Hizballah has increased its calls for Israel’s elimination, declaring “open war” against Israel.
- Following the assassination of Imad Mughniyeh, one of the world’s most sought-after terrorist masterminds, Hizballah leader Hassan Nasrallah declared, “We will wage war [against Israel] without any preconditions,” adding, “The disappearance of Israel is an inevitable fact.”
- During a memorial to mark the 40th day following the assassination, Nasrallah echoed statements by Iranian President Mahmoud Ahmadinejad, proclaiming, “Can Israel be eliminated? Yes and a thousand yeses, Israel can be eliminated.”
- At a ceremony marking the beginning of Hizballah’s annual “week of the resistance” at the end of February to honor dead Hizballah leaders, Nasrallah warned Israel, “We will kill you in the fields, we will kill you in the cities, we will fight you like you have never seen before.”
U.N. forces in southern Lebanon are ignoring Hizballah’s rearming and failing to confront Hizballah terrorists.
- On at least four separate occasions in the last six months, U.N. forces identified armed Hizballah operatives and weapons convoys but failed to intercede in accord with U.N. rules and to submit full statements on the incidents to the U.N. Security Council, according to a report in the Israeli newspaper Ha'aretz.
- On the night of March 30, U.N. troops on patrol in southern Lebanon stopped a truck carrying weapons and ammunition, but let it go after armed Hizballah men threatened the troops at gunpoint. UNIFIL declined to report the incident at the time and refused to use force to disarm the terrorists as required by its mandate.
- Under U.N. Resolution 1701, which ended the 2006 Israel-Hizballah war, U.N. forces in Lebanon are specifically authorized to “take all necessary action… to ensure that its area of operations is not utilized for hostile activities of any kind.”

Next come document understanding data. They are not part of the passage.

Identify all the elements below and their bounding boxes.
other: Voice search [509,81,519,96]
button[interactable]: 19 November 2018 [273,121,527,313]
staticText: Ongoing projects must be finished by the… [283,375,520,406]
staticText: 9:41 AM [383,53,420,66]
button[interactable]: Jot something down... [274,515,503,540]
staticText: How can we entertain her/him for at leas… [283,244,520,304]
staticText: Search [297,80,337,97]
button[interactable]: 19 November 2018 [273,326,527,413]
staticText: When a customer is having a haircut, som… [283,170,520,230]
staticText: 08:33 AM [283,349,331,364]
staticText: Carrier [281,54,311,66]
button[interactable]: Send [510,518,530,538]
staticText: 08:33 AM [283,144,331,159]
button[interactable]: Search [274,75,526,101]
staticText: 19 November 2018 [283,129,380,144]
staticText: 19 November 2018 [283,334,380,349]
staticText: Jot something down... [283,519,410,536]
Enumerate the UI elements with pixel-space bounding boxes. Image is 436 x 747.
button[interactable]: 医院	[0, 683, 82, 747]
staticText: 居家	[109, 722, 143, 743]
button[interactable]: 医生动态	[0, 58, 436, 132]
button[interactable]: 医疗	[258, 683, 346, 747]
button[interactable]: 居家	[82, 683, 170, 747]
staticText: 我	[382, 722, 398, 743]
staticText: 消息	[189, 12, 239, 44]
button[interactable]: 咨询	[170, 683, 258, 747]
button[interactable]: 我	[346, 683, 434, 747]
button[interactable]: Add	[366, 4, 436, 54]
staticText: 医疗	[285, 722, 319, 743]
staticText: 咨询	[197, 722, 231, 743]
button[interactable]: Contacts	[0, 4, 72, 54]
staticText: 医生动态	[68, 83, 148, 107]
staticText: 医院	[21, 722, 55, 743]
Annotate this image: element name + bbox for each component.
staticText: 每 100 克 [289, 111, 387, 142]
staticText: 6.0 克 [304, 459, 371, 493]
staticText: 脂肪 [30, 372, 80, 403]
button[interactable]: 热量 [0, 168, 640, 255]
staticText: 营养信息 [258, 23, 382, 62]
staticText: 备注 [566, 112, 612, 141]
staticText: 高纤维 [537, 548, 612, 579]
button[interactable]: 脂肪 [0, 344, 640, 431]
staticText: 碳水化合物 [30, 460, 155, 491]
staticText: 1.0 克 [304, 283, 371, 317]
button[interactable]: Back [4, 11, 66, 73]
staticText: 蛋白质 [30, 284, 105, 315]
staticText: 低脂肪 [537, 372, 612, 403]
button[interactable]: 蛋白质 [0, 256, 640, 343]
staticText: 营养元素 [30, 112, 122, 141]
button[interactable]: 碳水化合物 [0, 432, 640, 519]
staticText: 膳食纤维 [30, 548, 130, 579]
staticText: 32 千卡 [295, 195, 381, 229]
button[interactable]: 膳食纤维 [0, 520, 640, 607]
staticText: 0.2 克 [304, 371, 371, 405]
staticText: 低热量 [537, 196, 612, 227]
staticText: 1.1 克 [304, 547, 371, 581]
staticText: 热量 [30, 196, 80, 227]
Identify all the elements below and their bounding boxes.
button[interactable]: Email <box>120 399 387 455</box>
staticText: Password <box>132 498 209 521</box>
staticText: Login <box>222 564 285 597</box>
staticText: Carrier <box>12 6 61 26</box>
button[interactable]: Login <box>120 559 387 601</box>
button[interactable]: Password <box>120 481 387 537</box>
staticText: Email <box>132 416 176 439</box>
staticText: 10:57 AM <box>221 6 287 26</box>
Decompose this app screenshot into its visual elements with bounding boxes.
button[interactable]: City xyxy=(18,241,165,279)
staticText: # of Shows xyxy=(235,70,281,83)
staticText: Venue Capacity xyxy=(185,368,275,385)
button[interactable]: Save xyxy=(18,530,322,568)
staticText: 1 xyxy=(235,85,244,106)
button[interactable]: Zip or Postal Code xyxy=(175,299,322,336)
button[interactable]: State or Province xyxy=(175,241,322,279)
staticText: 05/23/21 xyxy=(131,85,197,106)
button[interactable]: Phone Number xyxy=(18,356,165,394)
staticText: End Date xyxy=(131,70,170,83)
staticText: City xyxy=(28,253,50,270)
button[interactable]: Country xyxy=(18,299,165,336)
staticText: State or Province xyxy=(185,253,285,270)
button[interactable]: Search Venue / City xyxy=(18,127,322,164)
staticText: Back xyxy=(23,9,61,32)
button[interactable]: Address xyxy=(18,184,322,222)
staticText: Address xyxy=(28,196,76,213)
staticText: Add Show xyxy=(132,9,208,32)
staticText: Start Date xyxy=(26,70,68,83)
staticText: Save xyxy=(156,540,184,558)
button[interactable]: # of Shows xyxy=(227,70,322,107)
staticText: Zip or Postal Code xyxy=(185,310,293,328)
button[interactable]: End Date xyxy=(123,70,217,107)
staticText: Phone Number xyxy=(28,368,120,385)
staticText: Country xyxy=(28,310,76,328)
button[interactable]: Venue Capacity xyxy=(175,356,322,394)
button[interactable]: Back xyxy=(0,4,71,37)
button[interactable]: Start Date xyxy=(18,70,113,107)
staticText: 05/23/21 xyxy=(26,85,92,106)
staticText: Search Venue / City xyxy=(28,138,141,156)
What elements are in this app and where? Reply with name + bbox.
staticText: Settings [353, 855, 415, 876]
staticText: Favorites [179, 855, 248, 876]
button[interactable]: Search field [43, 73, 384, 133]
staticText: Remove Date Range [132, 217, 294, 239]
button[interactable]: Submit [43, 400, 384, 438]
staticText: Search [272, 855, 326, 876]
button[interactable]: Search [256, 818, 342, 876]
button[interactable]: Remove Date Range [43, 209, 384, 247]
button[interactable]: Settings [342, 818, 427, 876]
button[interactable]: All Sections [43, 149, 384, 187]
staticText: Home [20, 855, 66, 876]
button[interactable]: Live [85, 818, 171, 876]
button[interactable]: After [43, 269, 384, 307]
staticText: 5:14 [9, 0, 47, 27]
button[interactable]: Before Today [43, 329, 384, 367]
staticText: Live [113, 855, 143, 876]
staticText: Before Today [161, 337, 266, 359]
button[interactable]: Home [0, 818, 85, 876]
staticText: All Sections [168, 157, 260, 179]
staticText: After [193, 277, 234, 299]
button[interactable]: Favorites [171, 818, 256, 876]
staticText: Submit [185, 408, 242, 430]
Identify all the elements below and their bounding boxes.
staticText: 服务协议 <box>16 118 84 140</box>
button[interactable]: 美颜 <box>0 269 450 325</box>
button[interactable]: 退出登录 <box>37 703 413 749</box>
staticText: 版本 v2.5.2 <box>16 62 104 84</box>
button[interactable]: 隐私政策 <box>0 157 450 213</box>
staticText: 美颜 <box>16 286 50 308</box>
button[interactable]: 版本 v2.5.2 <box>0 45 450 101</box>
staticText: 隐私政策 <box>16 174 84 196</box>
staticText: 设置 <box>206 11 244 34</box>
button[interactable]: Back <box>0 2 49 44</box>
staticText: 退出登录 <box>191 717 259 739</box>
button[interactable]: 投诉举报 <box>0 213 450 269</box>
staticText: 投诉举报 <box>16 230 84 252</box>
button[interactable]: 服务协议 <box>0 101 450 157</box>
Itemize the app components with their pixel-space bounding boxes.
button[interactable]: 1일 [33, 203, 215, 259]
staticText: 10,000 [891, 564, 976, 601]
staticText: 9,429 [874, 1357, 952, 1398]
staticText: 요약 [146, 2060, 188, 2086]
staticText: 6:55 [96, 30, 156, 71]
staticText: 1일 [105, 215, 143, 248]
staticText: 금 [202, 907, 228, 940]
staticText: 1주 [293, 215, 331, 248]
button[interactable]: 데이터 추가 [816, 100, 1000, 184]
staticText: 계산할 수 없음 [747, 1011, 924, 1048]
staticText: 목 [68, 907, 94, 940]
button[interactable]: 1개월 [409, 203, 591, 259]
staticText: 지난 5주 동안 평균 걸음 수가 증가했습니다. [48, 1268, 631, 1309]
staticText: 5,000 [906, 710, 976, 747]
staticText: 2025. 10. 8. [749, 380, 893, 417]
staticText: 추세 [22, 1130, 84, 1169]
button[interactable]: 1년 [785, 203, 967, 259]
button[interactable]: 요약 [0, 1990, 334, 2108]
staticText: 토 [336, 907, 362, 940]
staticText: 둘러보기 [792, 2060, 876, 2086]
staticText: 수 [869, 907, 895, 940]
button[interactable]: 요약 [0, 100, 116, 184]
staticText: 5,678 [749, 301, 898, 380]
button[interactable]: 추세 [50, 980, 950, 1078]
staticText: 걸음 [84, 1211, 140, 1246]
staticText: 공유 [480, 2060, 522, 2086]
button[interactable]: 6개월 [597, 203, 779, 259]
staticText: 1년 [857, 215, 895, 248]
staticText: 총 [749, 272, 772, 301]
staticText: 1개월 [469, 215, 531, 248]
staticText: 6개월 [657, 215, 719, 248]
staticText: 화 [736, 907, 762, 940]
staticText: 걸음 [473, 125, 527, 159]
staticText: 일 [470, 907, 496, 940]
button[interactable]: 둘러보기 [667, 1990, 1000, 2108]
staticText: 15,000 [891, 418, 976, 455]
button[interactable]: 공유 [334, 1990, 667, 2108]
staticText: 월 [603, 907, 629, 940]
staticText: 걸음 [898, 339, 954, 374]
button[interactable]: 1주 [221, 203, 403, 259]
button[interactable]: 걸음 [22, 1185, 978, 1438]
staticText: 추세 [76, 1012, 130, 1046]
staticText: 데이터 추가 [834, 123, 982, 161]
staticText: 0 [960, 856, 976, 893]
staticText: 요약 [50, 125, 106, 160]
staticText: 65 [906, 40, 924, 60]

- UNIFIL has not addressed Hizballah’s maintenance of an independent weapons and communications infrastructure. U.N. Secretary General Ban Ki-moon identified this infrastructure as having “adverse effects” on the ability of the Lebanese government “to assert its exclusive control over the entire territory of Lebanon.”
The international community must take further action to ensure that Hizballah is disarmed and cannot threaten Israel.
- U.N. Security Council Resolution 1701 established an arms embargo and called for the disarming of all militias in Lebanon, including Hizballah.
- Recognizing the continued threat that Hizballah’s weapons pose to the State of Israel and to the stability of the region, the Security Council on April 15 called for “greater progress” and the need to “intensify… efforts” to implement Resolution 1701.
- The mandate of U.N. forces in Lebanon should be expanded to allow for the monitoring of the Lebanese-Syrian border in order to stop the flow of arms from Iran and Syria to Hizballah. The mandate should also be expanded to allow forces to patrol Hizballah strongholds north of the Litani River.
- The United States should hold Syria and Iran accountable for violating Resolution 1701’s arms embargo against Hizballah by bringing the full force of U.S. sanctions to bear against both nations. Foreign companies continuing to conduct business in those countries should be sanctioned.